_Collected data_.
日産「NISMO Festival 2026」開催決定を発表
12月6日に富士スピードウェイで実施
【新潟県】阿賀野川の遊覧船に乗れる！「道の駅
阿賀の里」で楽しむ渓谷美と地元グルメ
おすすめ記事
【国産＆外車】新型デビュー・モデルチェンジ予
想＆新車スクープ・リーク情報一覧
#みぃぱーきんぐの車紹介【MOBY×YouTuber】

_YOUR TASK_. Please let your answer be exactly the lines from the one holding "阿賀の里」で楽しむ渓谷美と地元グルメ" through the last line of the entries above, both ends included.

_RESPONSE TO THIS EXERCISE_.
阿賀の里」で楽しむ渓谷美と地元グルメ
おすすめ記事
【国産＆外車】新型デビュー・モデルチェンジ予
想＆新車スクープ・リーク情報一覧
#みぃぱーきんぐの車紹介【MOBY×YouTuber】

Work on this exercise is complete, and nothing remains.